- Task brief -
Retype the listing below line for line, but only from the line with "ng of screens and collection" down to the line with "discipline then I", inclusive. Pictures stay out.

◆ ◆ ◆ ◆

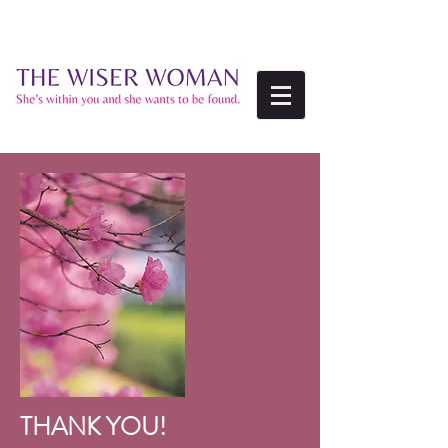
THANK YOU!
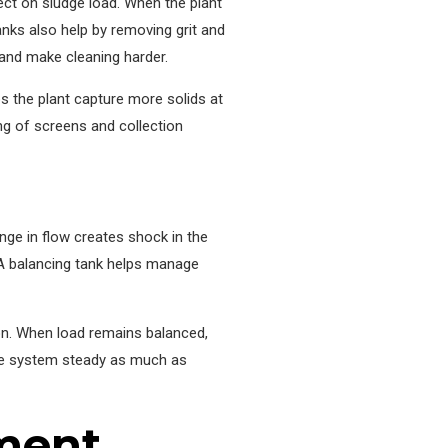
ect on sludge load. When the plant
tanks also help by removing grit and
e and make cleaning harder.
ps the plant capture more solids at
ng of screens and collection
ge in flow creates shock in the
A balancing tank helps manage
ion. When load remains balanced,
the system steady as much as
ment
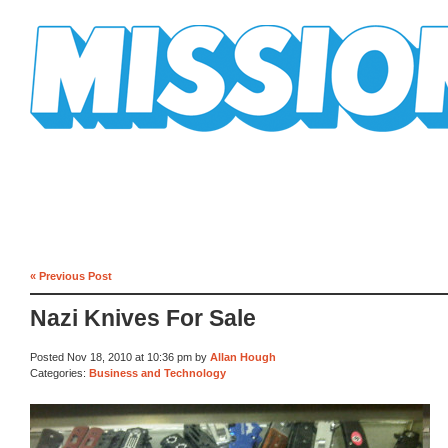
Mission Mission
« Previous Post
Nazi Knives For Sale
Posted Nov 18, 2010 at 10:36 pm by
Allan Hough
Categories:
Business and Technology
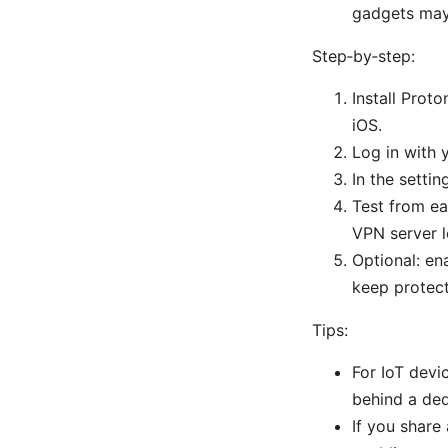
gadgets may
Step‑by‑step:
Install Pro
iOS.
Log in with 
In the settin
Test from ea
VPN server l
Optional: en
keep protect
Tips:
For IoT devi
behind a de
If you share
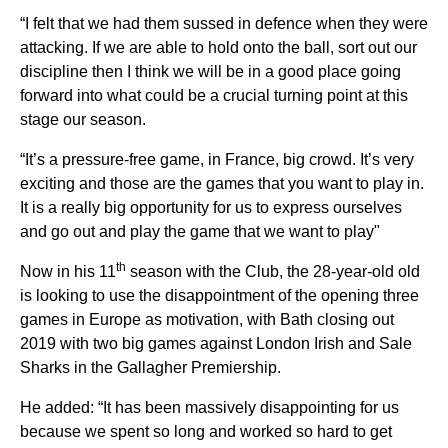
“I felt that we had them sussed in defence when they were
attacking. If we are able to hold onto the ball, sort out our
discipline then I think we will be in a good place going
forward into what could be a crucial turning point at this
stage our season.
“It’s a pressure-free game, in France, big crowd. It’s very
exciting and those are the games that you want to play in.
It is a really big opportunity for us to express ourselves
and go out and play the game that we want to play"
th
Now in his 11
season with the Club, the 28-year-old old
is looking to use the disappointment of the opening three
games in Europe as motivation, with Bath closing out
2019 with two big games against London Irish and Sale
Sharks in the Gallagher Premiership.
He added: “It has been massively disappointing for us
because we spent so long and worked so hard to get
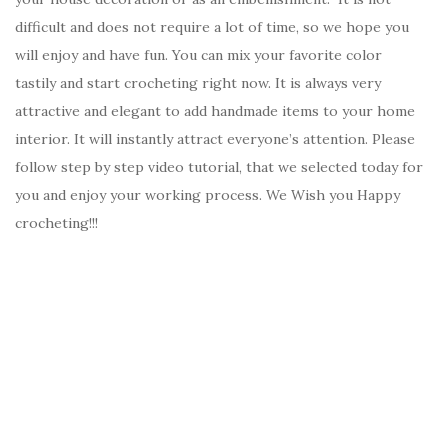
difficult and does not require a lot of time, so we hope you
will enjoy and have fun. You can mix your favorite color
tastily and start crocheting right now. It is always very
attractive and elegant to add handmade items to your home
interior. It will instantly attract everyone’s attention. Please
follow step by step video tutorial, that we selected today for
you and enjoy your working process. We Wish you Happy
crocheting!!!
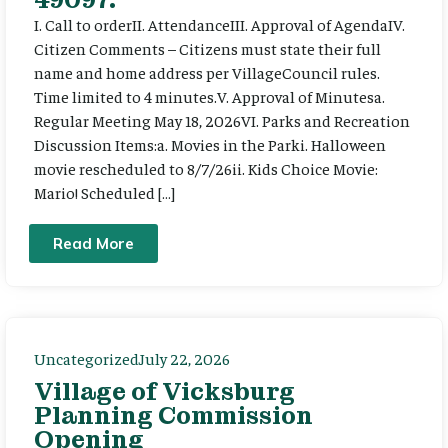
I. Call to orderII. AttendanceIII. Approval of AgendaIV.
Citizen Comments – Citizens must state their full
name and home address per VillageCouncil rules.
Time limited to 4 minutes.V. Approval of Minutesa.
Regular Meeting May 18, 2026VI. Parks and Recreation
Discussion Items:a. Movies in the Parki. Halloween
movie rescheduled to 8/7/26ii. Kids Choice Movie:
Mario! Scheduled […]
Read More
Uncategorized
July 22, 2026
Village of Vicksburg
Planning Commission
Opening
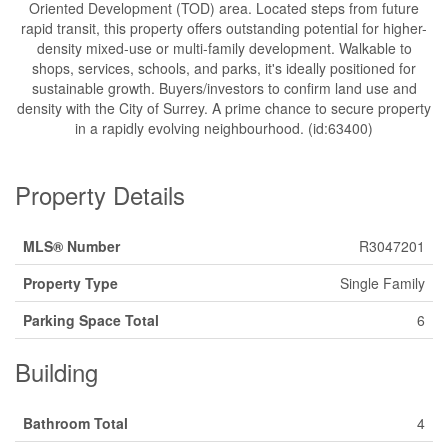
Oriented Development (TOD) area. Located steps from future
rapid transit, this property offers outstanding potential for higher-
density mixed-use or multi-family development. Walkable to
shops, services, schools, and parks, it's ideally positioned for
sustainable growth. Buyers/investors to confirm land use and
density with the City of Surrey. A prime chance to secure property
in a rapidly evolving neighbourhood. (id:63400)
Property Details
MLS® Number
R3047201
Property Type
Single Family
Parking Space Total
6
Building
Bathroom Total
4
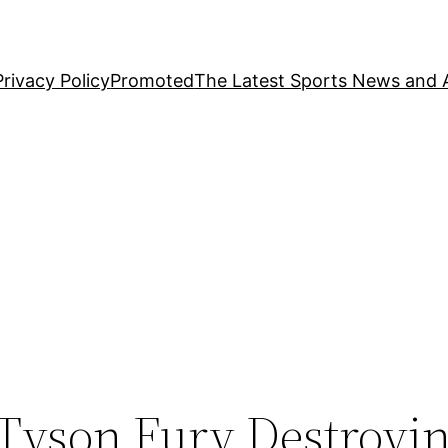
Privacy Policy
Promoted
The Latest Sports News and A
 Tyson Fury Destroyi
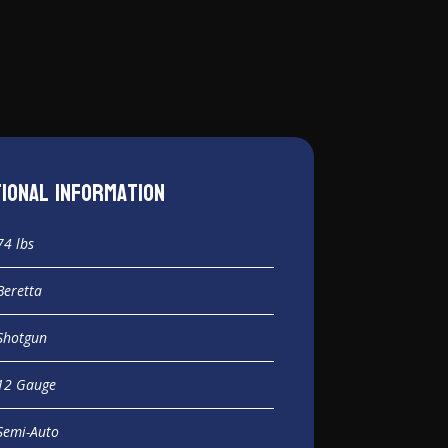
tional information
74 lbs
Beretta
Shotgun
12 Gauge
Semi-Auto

◆ ◆ ◆ ◆

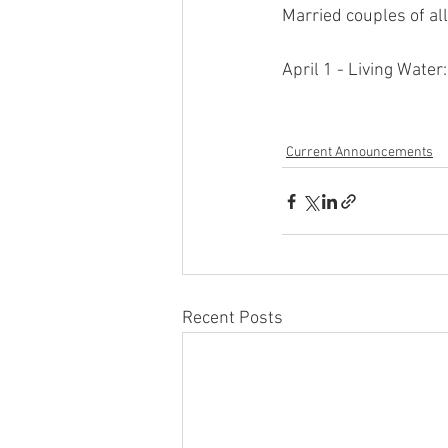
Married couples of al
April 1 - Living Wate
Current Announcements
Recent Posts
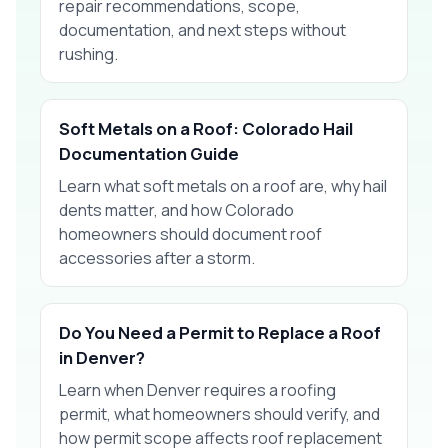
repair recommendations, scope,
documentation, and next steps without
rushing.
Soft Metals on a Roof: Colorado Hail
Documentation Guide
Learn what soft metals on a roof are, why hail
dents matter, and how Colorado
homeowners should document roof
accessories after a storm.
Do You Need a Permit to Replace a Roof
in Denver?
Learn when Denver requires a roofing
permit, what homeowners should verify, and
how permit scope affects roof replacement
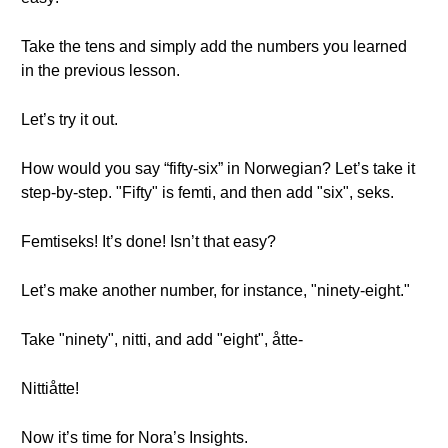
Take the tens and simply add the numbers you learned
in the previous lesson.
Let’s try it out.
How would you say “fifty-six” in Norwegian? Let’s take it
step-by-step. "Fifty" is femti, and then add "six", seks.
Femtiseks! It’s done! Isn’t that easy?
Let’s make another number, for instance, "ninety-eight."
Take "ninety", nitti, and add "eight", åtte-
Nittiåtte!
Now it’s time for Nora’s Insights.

◆ ◆ ◆ ◆

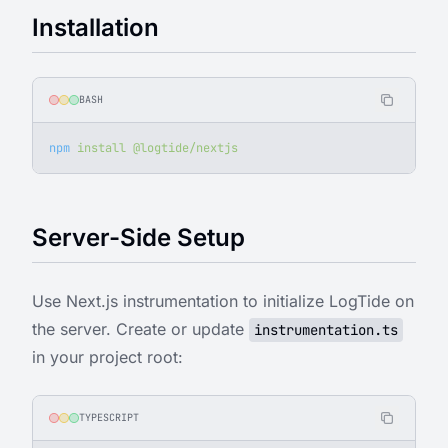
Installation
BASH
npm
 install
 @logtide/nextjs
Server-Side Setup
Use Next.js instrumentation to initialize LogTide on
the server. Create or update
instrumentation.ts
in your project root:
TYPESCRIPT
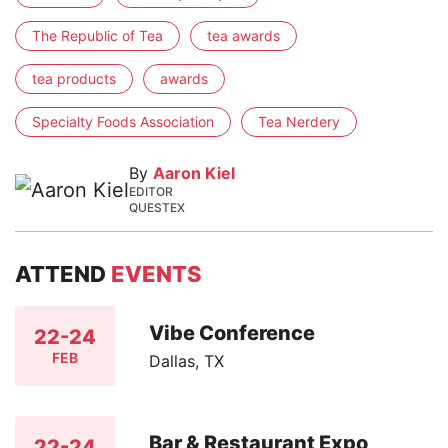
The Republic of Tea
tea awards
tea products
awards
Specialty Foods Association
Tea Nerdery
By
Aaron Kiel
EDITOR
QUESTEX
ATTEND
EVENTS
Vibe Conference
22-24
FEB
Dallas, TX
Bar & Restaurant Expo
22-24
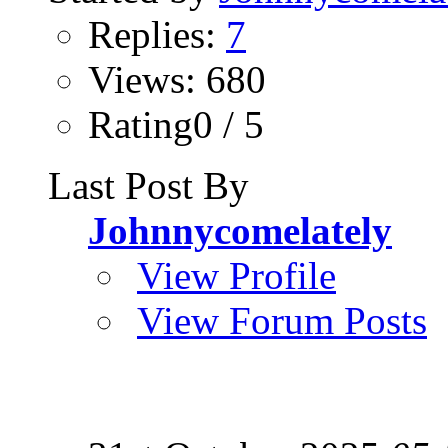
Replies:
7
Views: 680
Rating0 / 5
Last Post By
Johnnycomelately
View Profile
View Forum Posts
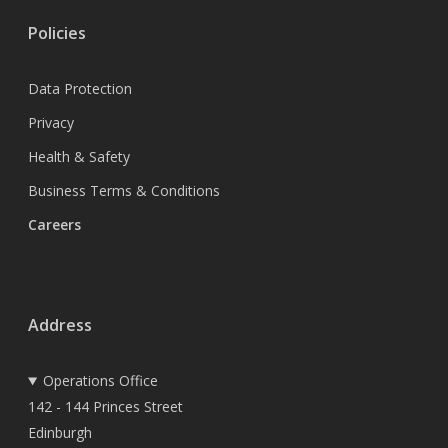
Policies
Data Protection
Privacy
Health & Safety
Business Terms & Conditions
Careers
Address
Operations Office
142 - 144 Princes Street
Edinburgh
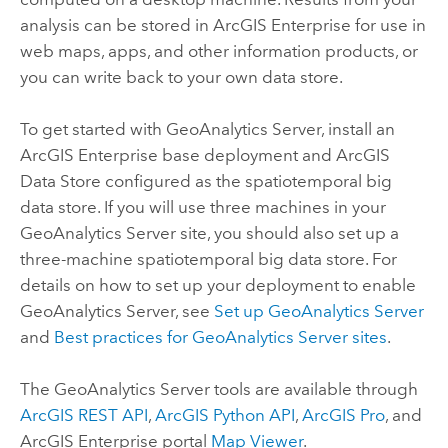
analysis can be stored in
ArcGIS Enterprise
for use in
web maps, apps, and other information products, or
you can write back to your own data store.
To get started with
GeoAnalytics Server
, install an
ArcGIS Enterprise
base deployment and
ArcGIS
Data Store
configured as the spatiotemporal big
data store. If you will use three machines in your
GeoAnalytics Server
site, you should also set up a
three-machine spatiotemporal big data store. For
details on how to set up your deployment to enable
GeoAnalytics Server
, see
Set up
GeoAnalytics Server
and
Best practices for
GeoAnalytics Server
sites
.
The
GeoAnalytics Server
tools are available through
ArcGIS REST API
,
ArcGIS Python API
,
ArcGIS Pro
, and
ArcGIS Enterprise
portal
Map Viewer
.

◆ ◆ ◆ ◆

- Result for this exercise -
ng of screens and collection
ge in flow creates shock in the
A balancing tank helps manage
ion. When load remains balanced,
the system steady as much as
ment
Mission Mission
« Previous Post
Nazi Knives For Sale
Posted Nov 18, 2010 at 10:36 pm by
Allan Hough
Categories:
Business and Technology
gadgets may
Step‑by‑step:
Install Pro
iOS.
Log in with 
In the settin
Test from ea
VPN server l
Optional: en
keep protect
Tips:
For IoT devi
behind a de
If you share
“I felt that we had them sussed in defence when they were
attacking. If we are able to hold onto the ball, sort out our
discipline then I think we will be in a good place going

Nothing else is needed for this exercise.